Rock Climbing in Your Late Twenties is Harder than Rock Climbing in Your Mid Twenties: A Diatribe Based on Entirely Spurious Reasoning

The scene: A nicely situated crag of gneiss just outside the town of New Halem, WA. Despite a somewhat problematic history, this crag has turned out to be quite a gem: mostly superb, long routes, some 35 meters or more, generally characterized by distinct cruxes and (in general) good or great rock.

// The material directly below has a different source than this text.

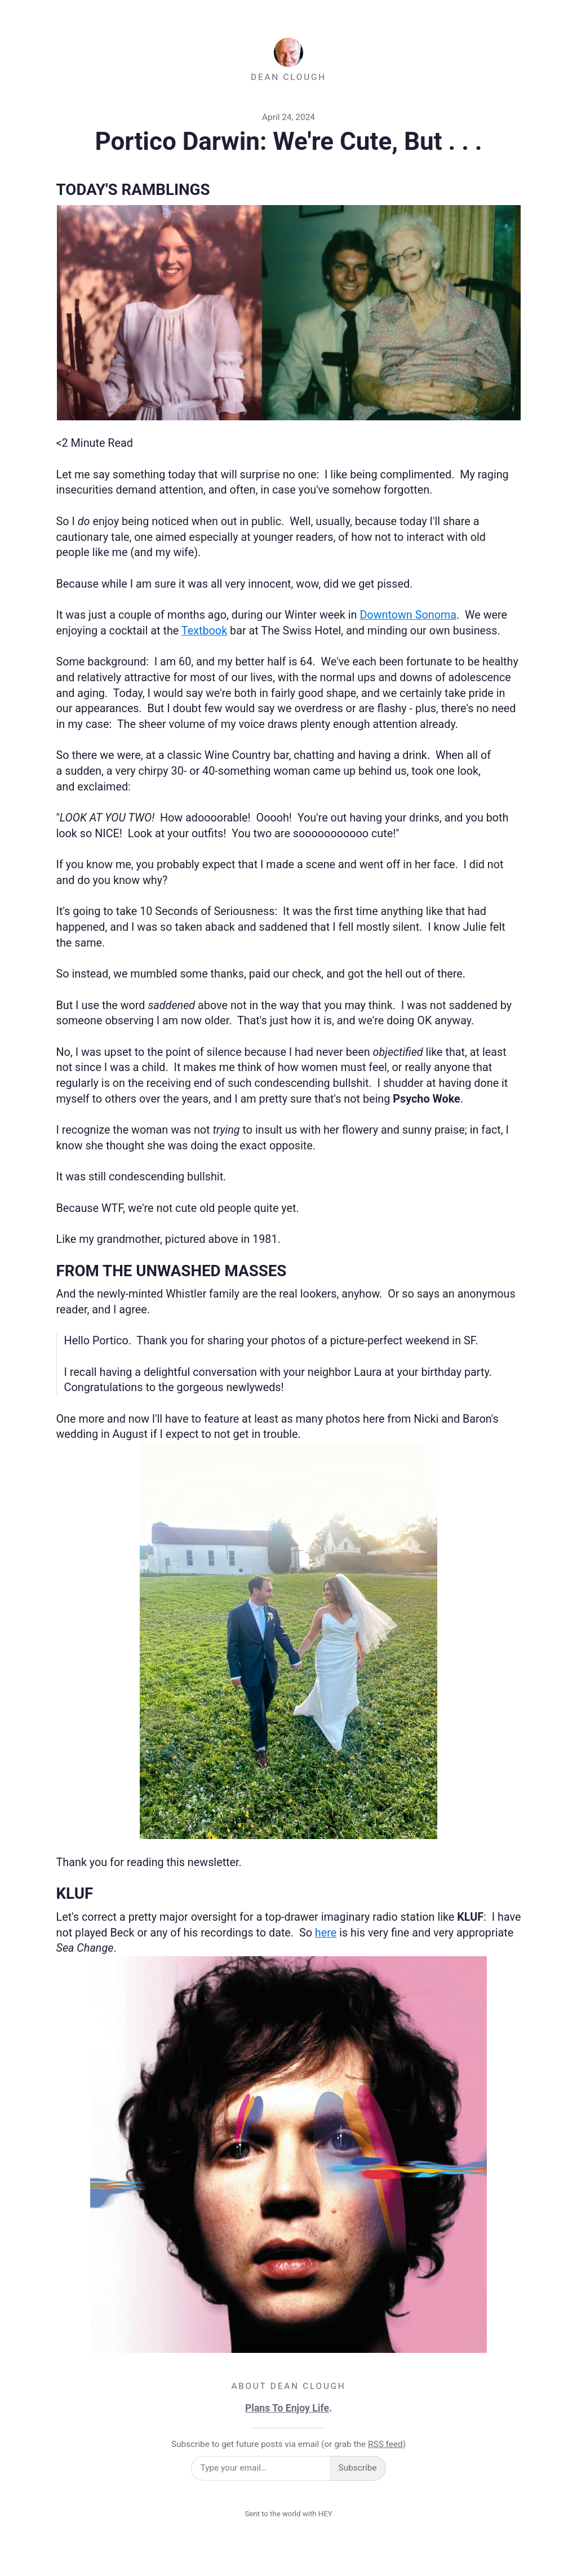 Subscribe (358, 2468)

This weekend was the venue for probably one of the more inspiring scenes in Washington rock climbing that I've witnessed for some time: numerous climbers tying in to 80m ropes to attempt one or more of the trifecta of 40m routes up the central part of the wall; multiple flash and onsight ascents of said routes; exciting sports action as climbers took numerous sizable falls on some attempts, only to go back up later and succeed. Everyone seemed focused entirely on enjoyment: there were no tantrums thrown, no attempts to better the efforts of others. Discussions of grading were entirely speculative and friendly, as were observations about over-bolting and the unfortunate but very real chipping of holds that occurred in the past. In short, everything positive about climbing with little or none of the braggadocio and assorted invective that so often plagues our quaint little 'sport'.

As for the routes themselves, much praise is to be given, followed by a dash of opprobrium. First the good: the three long, steep pitches of The Hurt Locker, Meridian and Callisto, the ends of each guarded by potent cruxes, stand as monuments to some of the best sport climbing Washington has to offer. As climbers soared high on the wall on these routes, the bright blue and purple ropes made a poignant contrast to the angular, monochromatic rock, accented here and there with neon patches of lichen that smeared yellow on forearms. Peripheral to these gems are more long, lower angled climbs such as Hull Yeah and Lockjaw, where technical ability and stamina are the keys to success. Shorter routes abound as well, with perhaps the best being Paradigm Shift, a potently technical exercise on vertical to lightly overhung rock. Further up the hill lurks Van Halem, another excellent hard, long route with cruxes in the middle and at the very top.

As for the less good: outdated tactics employed by some previous route developers, despite their otherwise commendable efforts.

Enough said. A topo is available on cascadeclimbers.com for anyone so inclined. Enjoy the climbing.


  1. They say 80m is the new 60m. Sounds like a fantastic crag, and I'm really looking forward to seeing the boulders up there. You wouldn't happen to have a topo for those, would you?

  2. I don't think one exists as of yet. Still pretty new I guess, although I remember climbing some problems about 8 years ago out there that may have vanished into obscurity.